After that, however, the similarities disappear. The StoredProcName property must be assigned the name of the stored procedure - in this case, SPU_Penalty. Also, the Prepare method must be used to tell the server to get the stored procedure ready to accept input, and otherwise prepare for execution. Note also that the ExecProc method is used instead of Open (just as it is when TQuery objects return no value).

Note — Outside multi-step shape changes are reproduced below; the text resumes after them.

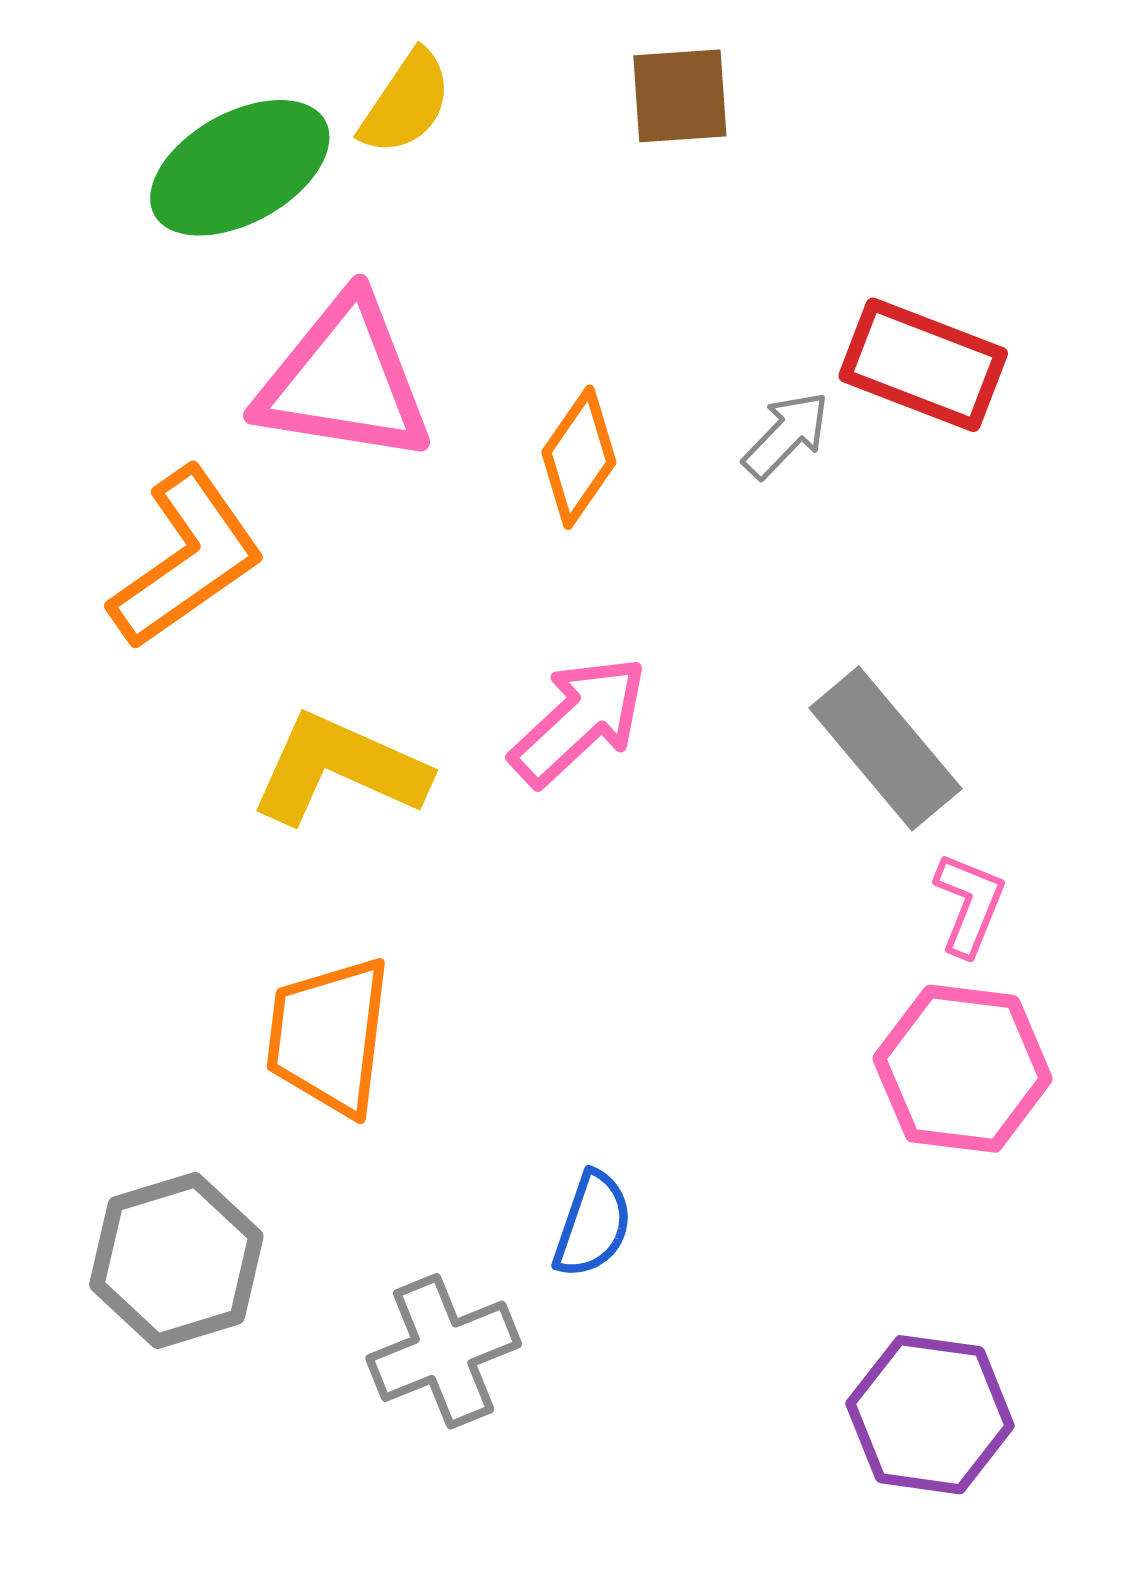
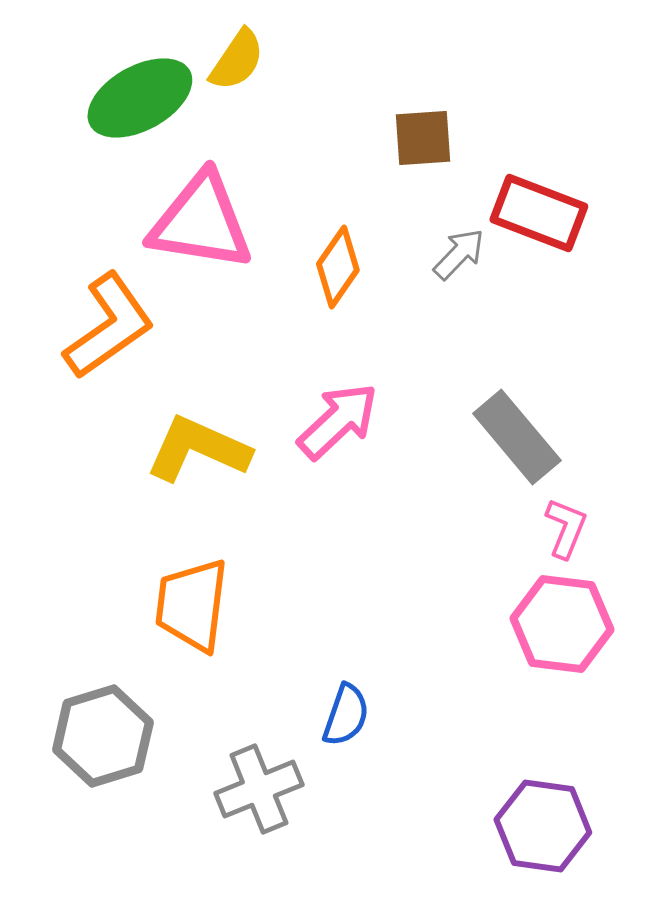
brown square: (680, 96) -> (423, 138), moved

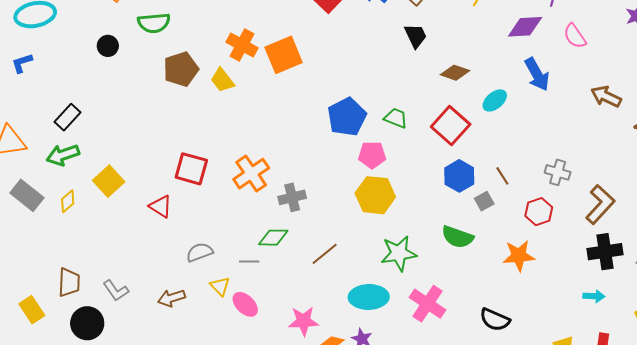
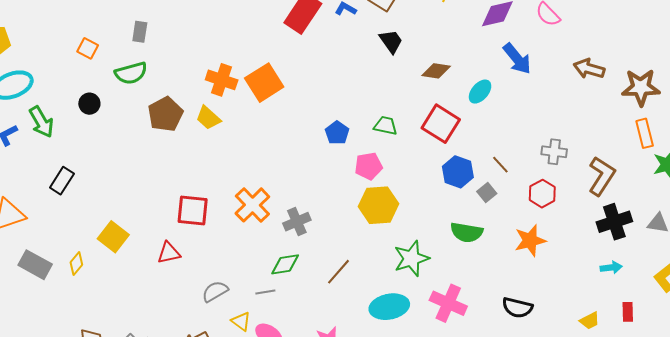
blue pentagon: (347, 117) -> (337, 133), size x0.6
green arrow: (63, 155) -> (41, 122), moved, turned -92
red triangle: (161, 206) -> (169, 253), turned -35

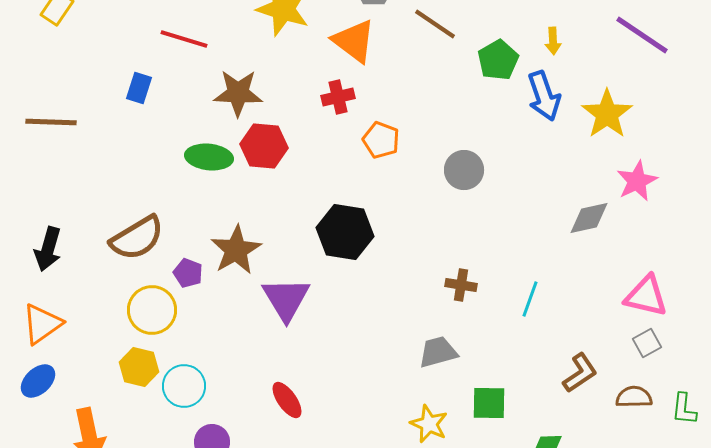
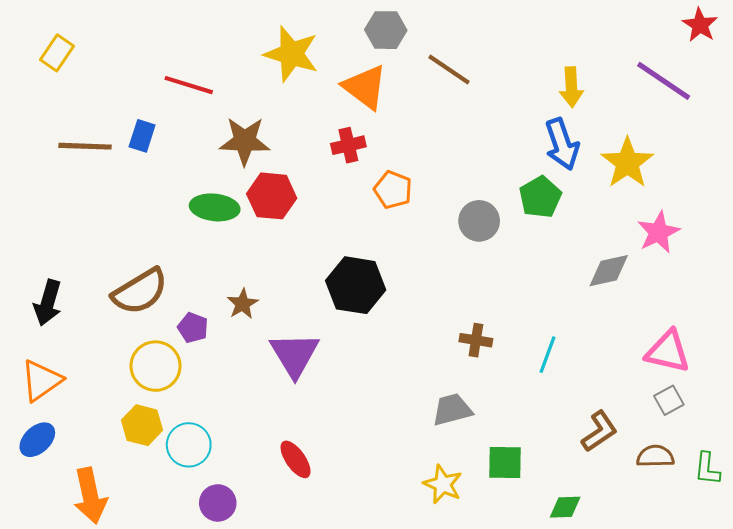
yellow arrow: (553, 41) -> (571, 87), size x1.4
green pentagon: (498, 60) -> (540, 197), moved
brown line: (51, 122) -> (85, 146), moved
brown star: (236, 250) -> (243, 304), size x0.6

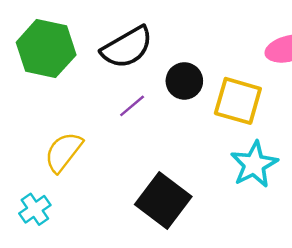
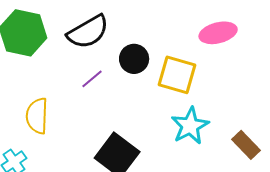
yellow semicircle: (64, 152) -> (37, 116), turned -36

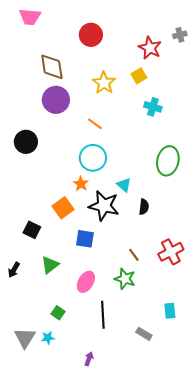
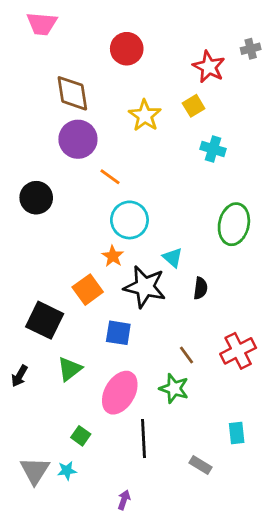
orange line: (95, 124) -> (110, 177), moved
black square: (32, 230) -> (45, 320), size x1.5
pink ellipse: (86, 282) -> (120, 393), size x1.4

After Prepare has been called, the parameters can be assigned just as they are with Query objects - using the ParamByName method. Finally, the ExecProc method is used to execute the stored procedure (again, in lieu of the Query Open method, because no value is returned).

Conclusion

We've examined real-world examples of how to use InterBase stored procedures to develop a client/server application with Delphi. Along the way, we've covered the basics of InterBase trigger and procedure language, and - among other things - learned how to build select procedures, and how to call stored procedures from Delphi.

Another benefit of learning InterBase trigger and procedure language is that it's very much like the procedural languages used by other database vendors (Oracle's PL/SQL, for example), so once you've mastered the InterBase flavor, you'll make short work of the next.